How to find short vectors in the image? Compute the SVD of the matrix for $L$, and look at the singular vector corresponding to the smallest singular value.

You might want to try this for a few example maps from $\Bbb R^2$ to $\Bbb R^4$ to get a feel for how/why it works.

Here's an example for $n = 1$. Let $$ L(x) = \pmatrix{3x \\ 4x} = \pmatrix{3 \\ 4} \pmatrix{x} $$ The matrix is $M = \pmatrix{3 \\ 4}$.

The unit vectors in 1-space are $\pmatrix{\pm 1}$, and they map to $\pm \pmatrix{3 \\ 4}$. Those vectors have the same length (namely $5$), so each of them is the shortest possible, and could serve as $v$. But let's follow the instructions.

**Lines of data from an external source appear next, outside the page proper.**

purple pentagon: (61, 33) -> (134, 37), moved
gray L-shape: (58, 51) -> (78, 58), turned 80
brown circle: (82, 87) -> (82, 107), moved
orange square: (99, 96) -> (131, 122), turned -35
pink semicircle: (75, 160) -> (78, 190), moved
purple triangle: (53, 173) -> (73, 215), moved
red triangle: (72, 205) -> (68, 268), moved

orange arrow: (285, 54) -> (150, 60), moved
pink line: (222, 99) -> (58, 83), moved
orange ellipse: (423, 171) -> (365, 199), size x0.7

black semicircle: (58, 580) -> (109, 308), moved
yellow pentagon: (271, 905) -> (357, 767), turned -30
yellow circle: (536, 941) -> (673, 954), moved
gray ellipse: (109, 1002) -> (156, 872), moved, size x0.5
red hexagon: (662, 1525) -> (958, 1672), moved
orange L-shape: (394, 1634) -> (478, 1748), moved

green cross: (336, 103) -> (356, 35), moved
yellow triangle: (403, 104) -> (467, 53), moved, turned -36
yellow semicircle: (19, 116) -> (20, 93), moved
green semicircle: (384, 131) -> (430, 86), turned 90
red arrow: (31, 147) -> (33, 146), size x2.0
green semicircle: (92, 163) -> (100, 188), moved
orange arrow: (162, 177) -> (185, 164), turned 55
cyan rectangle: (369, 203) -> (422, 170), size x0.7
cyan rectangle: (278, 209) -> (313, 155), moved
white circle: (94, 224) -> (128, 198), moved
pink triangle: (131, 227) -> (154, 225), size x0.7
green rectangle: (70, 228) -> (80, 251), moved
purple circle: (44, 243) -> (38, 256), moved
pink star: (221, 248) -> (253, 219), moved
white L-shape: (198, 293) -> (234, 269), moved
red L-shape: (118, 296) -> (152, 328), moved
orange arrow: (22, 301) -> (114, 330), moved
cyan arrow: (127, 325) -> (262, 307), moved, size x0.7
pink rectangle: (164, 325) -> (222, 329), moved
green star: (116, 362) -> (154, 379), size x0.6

We compute the SVD for $M$ (matlab interaction, somewhat cleaned up):

>> M = [3;4]    
M =    
     3
     4    
>> [u,d,v] = svd(M, 'econ')    
u =    
    0.6000
    0.8000    

d =    
     5    
v =    
     1

In short, $$ \pmatrix{3\\4} = \pmatrix{3/5\\4/5} \pmatrix{5}\pmatrix{1} $$ The smallest (indeed only) singular value is $5$; the corresponding right-eigenvector $v$ is $\pmatrix{1}$. $Lv$ is just $\pmatrix{3\\4}$, so $s = 5$. THen $$ \frac{1}{s} v = \frac{1}{5}\pmatrix{1} = \pmatrix{1/5} $$ is the largest vector in $\Bbb R^1$ that maps under $L$ to a unit vector in $\Bbb R^2$, as required. (Although $\pmatrix{-1/5}$ would also have worked.)